Ingredients
Scale
- 1 cup fresh or frozen chopped broccoli
- About 6 baby carrots or 1 large carrot
- 1 cup yellow corn meal
- 1/2 cup all purpose flour
- 1/2 cup white whole wheat flour
- 4 teaspoons baking powder
- 1/2 teaspoon salt
- 1 Tablespoon sugar
- 2 strips of lean bacon
- 1 cup milk
- 1 egg
- 2 Tablespoons olive oil
- 1 loose cup of shredded Cabot Vermont Sharp Cheddar Cheese (1.6 oz.)
- About 2 tablespoons snipped green onion tops and/or garlic scapes (I used a mix of the two)
Instructions
- Preheat the oven to 425 F.
- Put the broccoli and carrot in a food processor or handi chopper and pulse to chop into little bits.
- In a medium mixing bowl, add the corn meal, flours, baking powder, salt & sugar. Stir to mix well.
- Meanwhile fry the bacon until crisp and chop or crumble into little bits.
- Add the crumbled bacon, milk, egg, olive oil, chopped vegies, cheese and snipped green onion to the batter and stir just until everything is mixed well.

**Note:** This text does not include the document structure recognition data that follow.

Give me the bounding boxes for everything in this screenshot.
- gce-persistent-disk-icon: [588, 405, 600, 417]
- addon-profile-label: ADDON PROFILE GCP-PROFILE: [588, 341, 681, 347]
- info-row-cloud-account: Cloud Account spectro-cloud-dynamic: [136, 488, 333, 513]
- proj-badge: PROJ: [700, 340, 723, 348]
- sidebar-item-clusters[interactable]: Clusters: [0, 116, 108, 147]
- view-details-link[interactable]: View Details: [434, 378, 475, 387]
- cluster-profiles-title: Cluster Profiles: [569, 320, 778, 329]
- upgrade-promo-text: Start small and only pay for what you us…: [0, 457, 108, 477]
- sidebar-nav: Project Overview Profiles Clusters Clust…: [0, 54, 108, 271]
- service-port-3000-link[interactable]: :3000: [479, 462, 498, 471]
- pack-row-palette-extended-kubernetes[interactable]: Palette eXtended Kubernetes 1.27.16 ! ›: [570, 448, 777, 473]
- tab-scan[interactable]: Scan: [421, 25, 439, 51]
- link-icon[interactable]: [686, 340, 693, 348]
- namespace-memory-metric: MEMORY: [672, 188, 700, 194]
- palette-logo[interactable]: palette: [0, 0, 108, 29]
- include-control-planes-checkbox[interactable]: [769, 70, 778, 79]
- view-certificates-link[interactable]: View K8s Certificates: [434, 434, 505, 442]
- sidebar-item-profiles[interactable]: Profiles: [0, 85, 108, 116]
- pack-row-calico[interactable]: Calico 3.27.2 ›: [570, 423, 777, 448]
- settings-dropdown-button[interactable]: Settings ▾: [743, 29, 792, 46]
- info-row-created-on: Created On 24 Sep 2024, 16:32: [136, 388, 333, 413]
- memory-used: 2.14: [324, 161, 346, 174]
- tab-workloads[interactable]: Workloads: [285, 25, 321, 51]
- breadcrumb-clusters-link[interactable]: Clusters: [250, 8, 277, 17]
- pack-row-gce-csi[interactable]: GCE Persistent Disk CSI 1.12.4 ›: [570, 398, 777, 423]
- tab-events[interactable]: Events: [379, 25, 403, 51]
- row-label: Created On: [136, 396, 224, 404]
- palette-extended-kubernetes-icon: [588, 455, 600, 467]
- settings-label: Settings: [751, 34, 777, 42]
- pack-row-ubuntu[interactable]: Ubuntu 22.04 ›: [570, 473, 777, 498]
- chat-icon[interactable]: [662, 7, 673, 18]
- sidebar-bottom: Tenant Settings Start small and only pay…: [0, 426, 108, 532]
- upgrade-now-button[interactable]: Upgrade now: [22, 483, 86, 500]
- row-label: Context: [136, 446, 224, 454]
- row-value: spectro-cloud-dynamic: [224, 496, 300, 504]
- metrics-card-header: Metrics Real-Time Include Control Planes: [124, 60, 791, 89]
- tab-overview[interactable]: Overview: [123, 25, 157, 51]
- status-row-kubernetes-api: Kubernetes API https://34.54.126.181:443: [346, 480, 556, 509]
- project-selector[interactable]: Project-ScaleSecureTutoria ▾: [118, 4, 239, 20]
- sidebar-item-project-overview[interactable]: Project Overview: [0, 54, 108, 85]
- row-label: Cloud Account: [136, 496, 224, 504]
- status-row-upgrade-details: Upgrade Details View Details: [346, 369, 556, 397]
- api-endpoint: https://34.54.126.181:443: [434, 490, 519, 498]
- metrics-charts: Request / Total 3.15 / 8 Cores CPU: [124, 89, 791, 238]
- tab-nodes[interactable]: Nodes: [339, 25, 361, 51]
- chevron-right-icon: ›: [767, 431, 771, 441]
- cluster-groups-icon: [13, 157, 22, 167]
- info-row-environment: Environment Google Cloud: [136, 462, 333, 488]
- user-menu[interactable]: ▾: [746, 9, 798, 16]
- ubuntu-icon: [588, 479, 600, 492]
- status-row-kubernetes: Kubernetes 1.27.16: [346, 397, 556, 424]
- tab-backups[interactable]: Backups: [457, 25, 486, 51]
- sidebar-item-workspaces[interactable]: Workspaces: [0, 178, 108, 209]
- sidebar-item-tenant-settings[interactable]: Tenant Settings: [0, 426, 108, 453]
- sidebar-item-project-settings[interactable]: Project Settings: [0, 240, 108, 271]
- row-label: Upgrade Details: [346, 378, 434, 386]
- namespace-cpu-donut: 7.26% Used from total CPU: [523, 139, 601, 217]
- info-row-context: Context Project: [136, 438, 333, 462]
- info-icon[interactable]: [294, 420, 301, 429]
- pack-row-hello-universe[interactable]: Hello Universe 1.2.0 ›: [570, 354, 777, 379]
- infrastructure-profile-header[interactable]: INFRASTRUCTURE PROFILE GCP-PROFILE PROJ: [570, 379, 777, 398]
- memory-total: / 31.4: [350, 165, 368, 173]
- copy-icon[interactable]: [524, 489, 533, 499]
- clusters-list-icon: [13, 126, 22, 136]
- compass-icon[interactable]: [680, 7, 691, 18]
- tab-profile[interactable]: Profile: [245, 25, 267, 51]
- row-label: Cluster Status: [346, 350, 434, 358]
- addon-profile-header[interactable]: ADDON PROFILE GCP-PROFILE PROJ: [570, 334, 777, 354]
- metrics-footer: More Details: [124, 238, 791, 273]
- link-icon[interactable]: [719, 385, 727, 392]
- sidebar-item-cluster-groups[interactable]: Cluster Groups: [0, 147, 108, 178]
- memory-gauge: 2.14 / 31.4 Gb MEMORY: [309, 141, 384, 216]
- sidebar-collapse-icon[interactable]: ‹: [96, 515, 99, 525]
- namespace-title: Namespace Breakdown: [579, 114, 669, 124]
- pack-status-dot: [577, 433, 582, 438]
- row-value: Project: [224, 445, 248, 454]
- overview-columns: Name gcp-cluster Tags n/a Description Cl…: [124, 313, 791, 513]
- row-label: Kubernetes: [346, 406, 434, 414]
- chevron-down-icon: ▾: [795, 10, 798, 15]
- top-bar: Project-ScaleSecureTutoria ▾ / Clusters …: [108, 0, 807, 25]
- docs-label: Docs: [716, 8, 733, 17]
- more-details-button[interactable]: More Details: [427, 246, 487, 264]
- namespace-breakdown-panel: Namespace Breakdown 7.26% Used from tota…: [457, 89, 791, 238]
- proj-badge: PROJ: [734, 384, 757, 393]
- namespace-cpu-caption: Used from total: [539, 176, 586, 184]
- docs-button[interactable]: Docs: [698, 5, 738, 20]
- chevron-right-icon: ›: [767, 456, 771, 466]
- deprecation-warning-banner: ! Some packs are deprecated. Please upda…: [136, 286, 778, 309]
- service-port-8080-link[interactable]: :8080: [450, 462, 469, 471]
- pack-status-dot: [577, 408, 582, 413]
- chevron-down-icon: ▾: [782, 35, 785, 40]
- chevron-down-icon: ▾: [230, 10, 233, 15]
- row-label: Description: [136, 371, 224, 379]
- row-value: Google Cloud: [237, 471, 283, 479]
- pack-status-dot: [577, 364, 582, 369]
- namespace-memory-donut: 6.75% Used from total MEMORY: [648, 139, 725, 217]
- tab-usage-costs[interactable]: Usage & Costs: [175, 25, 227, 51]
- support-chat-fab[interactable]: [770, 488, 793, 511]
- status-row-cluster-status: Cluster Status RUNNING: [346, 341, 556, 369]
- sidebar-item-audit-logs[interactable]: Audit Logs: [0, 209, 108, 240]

- Spoon the batter into 12 prepared muffin tins (lined with silicone liners or sprayed with cooking spray).
- Bake at 425 for 15 – 18 minutes or until they are golden brown on top.
Notes
Cabot sent me some of their award-winning cheddar cheese to sample. It is really good in this recipe, but if you don’t have Cabot on hand, substitute another sharp cheddar.